The tribe of Yohans took great pride in their traditions as most indigenous communities do. They lived in an interior segment of North East India and preferred seclusion from the other hill tribes in the region. One of the reasons for this has been their strong focus on the afterlife, which many times preceded even the calling of their present life.
Their village bordered the marshy inlet of the Great Lake that has since as long as the inhabitants remember, witnessed a unique phenomenon. On certain days of the year, balls of light have shot up from the lake and disappeared into the night. The Yohans have always believed that the Great Lake has been home to their ancestors and a sacred water body. They cremated the dead, but made a small idol of the deceased and immersed it with the ashes in the lake. Along with it they also immersed miniature replicas of clay utensils, bed, everything one needed at home. According to them, their ancestors carried out their everyday activities at the bottom of the lake. And when these lights appeared, the souls finally got freedom from their watery world and merged with the infinite.
The village potter, Sham, who created these little idols, was devastated when his little son died due to a mysterious illness. He crafted with loving care the tiny idol of the boy and all the things the child liked. After completing the last rites and submerging the idol, he started spending hours at the lake every night worried about his son at the bottom of the lake. He kept praying for the boy’s soul to merge with God at the earliest.

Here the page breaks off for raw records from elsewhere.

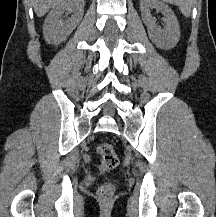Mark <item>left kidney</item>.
Returning a JSON list of instances; mask_svg holds the SVG:
<instances>
[{
    "mask_svg": "<svg viewBox=\"0 0 216 217\" xmlns=\"http://www.w3.org/2000/svg\"><path fill=\"white\" fill-rule=\"evenodd\" d=\"M160 11L166 22L163 29L158 27L151 16V9ZM140 10L142 21L147 26L148 35L151 41L161 49H172L180 38V27L177 18L167 5L158 0H141Z\"/></svg>",
    "mask_w": 216,
    "mask_h": 217,
    "instance_id": "1",
    "label": "left kidney"
}]
</instances>
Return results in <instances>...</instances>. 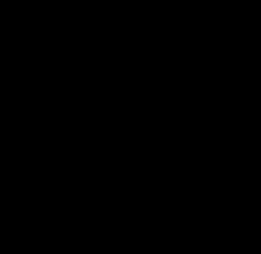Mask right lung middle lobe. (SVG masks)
Instances as JSON below:
<instances>
[{"mask_svg": "<svg viewBox=\"0 0 261 254\" xmlns=\"http://www.w3.org/2000/svg\"><path fill=\"white\" fill-rule=\"evenodd\" d=\"M84 90L72 95L63 107V112L79 117L84 123L82 134L90 145L98 143L102 136L101 128L93 121L90 111V102Z\"/></svg>", "mask_w": 261, "mask_h": 254, "instance_id": "dd1d6c3e", "label": "right lung middle lobe"}]
</instances>
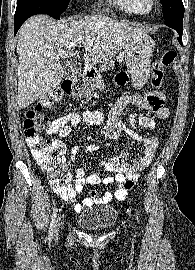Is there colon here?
<instances>
[{
  "label": "colon",
  "instance_id": "1",
  "mask_svg": "<svg viewBox=\"0 0 195 270\" xmlns=\"http://www.w3.org/2000/svg\"><path fill=\"white\" fill-rule=\"evenodd\" d=\"M176 52L168 49L153 63L151 85L155 89L144 97L146 108H158L165 104V95L160 89L164 82V70L176 59ZM65 96L76 99H84L89 96V90L82 77H75L65 82L61 87L45 95L40 102L24 115V134L31 152L47 175L53 189L58 193H68L71 189V176L67 173L64 159L65 145L59 140H51L40 134L41 131H49L50 120L43 114V108H51L59 104ZM137 179H127L122 188L131 190Z\"/></svg>",
  "mask_w": 195,
  "mask_h": 270
}]
</instances>
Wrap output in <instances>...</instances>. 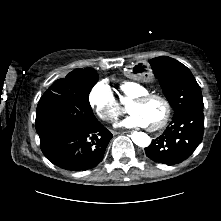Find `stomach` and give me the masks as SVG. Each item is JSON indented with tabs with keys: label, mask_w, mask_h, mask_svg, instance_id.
<instances>
[{
	"label": "stomach",
	"mask_w": 221,
	"mask_h": 221,
	"mask_svg": "<svg viewBox=\"0 0 221 221\" xmlns=\"http://www.w3.org/2000/svg\"><path fill=\"white\" fill-rule=\"evenodd\" d=\"M128 75L134 81L146 82L152 76V69L147 63L137 61L129 66Z\"/></svg>",
	"instance_id": "1"
}]
</instances>
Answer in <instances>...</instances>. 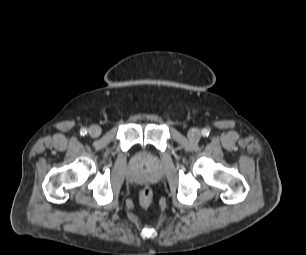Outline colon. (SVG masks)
Wrapping results in <instances>:
<instances>
[{"label": "colon", "mask_w": 306, "mask_h": 255, "mask_svg": "<svg viewBox=\"0 0 306 255\" xmlns=\"http://www.w3.org/2000/svg\"><path fill=\"white\" fill-rule=\"evenodd\" d=\"M153 198V192L152 189L149 186H145L141 191L139 195V202L142 207L148 208L151 205Z\"/></svg>", "instance_id": "5ec220e1"}]
</instances>
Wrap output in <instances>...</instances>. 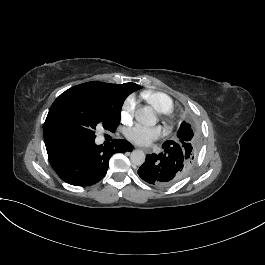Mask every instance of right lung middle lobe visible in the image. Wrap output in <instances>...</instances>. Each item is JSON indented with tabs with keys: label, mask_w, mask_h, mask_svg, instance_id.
<instances>
[{
	"label": "right lung middle lobe",
	"mask_w": 265,
	"mask_h": 265,
	"mask_svg": "<svg viewBox=\"0 0 265 265\" xmlns=\"http://www.w3.org/2000/svg\"><path fill=\"white\" fill-rule=\"evenodd\" d=\"M117 84L88 82L62 93L52 104L44 124V140L57 146L95 139L98 124L113 131L130 94Z\"/></svg>",
	"instance_id": "1"
}]
</instances>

Sham was sure that whenever the lights appeared, he would know which was his son. More than seven months passed, then one night he saw a small ball of light emerge from the lake along with a few larger ones. His heart skipped a beat as it hovered over the water, and as Sham went near the water’s edge, it seemed to flicker in front of him, before disappearing. It was only then that the grieving father’s heart found a closure, sure that his son was being taken care of by the supreme God.
While science would explain the lights on the lake as phosphine gas bubbles, for the Yohans it is a matter of faith. Which is the greater truth? That which the heart seeks to believe, of course.